The Jade Buddha for Universal Peace is a jade statue of the Gautama Buddha sourced from northern Canada in 2000 and carved by Thai artisans. It is made of polar jade, which is a kind of nephrite. It stands 2.7 metres high, sitting on a solid alabaster throne of 1.4 metres high, and is valued at more than A$25 million. The four-tonne statue was created for the Great Stupa of Universal Compassion in Bendigo, Victoria, in Australia and was consecrated by the Dalai Lama.

Its model is the Buddha statue of the Mahabodhi Temple in Bodh Gaya, India, which is universally recognized by all Buddhists. The statue toured the world with the purpose of raising awareness of Buddhism and promoting peace.
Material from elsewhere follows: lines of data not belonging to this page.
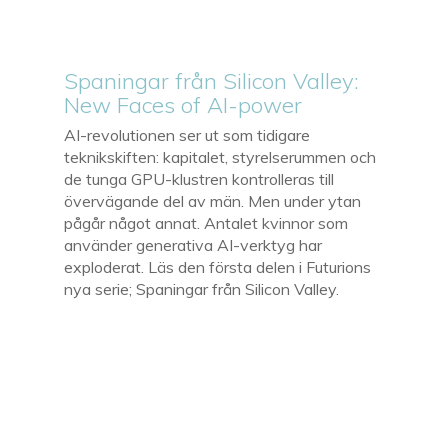
Spaningar från Silicon Valley:
New Faces of AI-power
AI-revolutionen ser ut som tidigare
teknikskiften: kapitalet, styrelserummen och
de tunga GPU-klustren kontrolleras till
övervägande del av män. Men under ytan
pågår något annat. Antalet kvinnor som
använder generativa AI-verktyg har
exploderat. Läs den första delen i Futurions
nya serie; Spaningar från Silicon Valley.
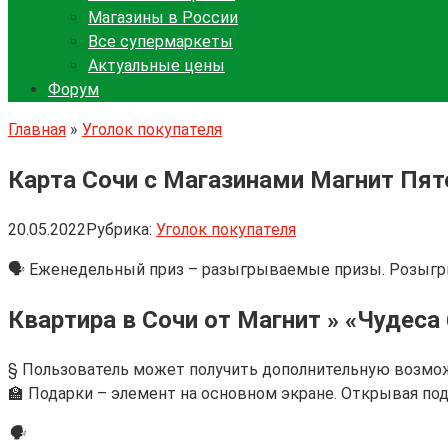
Магазины в России
Все супермаркеты
Актуальные цены
Форум
Главная
»
Уголок покупателя
Карта Сочи с Магазинами Магнит Пят
20.05.2022
Рубрика:
Уголок покупателя
🗣 Еженедельный приз – разыгрываемые призы. Розыгры
Квартира в Сочи от Магнит » «Чудес
§ Пользователь может получить дополнительную возмож
🏫 Подарки – элемент на основном экране. Открывая под
🗣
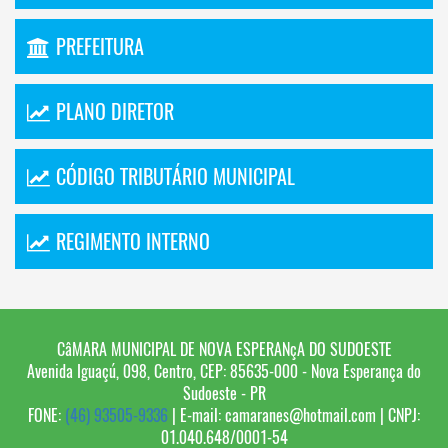
PREFEITURA
PLANO DIRETOR
CÓDIGO TRIBUTÁRIO MUNICIPAL
REGIMENTO INTERNO
CâMARA MUNICIPAL DE NOVA ESPERANçA DO SUDOESTE
Avenida Iguaçú, 098, Centro, CEP: 85635-000 - Nova Esperança do
Sudoeste - PR
FONE:
(46) 93505-9336
| E-mail: camaranes@hotmail.com | CNPJ:
01.040.648/0001-54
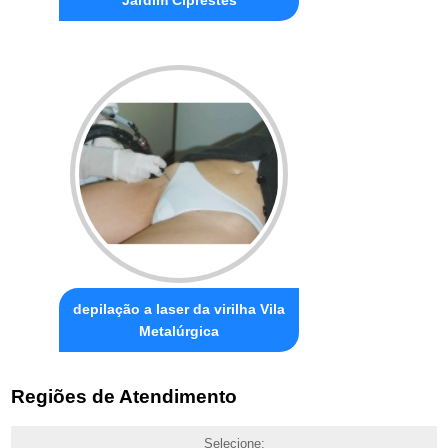
depilação a laser da virilha Vila
Metalúrgica
Regiões de Atendimento
Selecione:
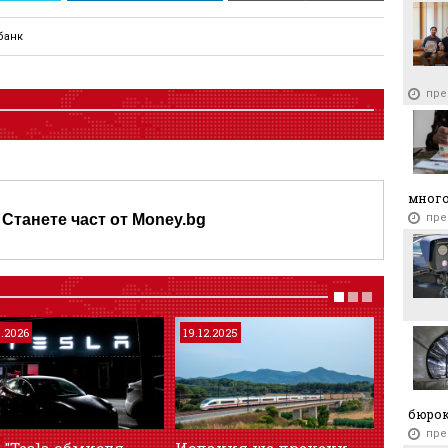
банк
пре
много
пре
Станете част от Money.bg
7.2026
19.12.2025
20.06.202
бюро
пре
 "Tesla обмисля
Испания ще прецени
Хумано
The statue is particularly revered by the global Vietnamese Buddhist community.

==Tour==
The purpose of exhibiting the Jade Buddha around the world was to raise awareness of Buddhism and promote peace.

Lama Zopa Rinpoche said that "It will illuminate the world and bring inconceivable peace and happiness and help prevent the destruction that is happening so much in the world, including war."

"I want to emphasize the importance of so many people, I think it seems millions of people, who have seen the statue and have therefore have had strong imprints placed in their minds for enlightenment. … Please remember the benefits to sentient beings in what you are doing with the tour, by people even merely seeing the Jade Buddha, ultimately brings them extensive benefit."

The Jade Buddha was on tour to major cities around the world before it was finally placed inside the Great Stupa of Universal Compassion in Bendigo.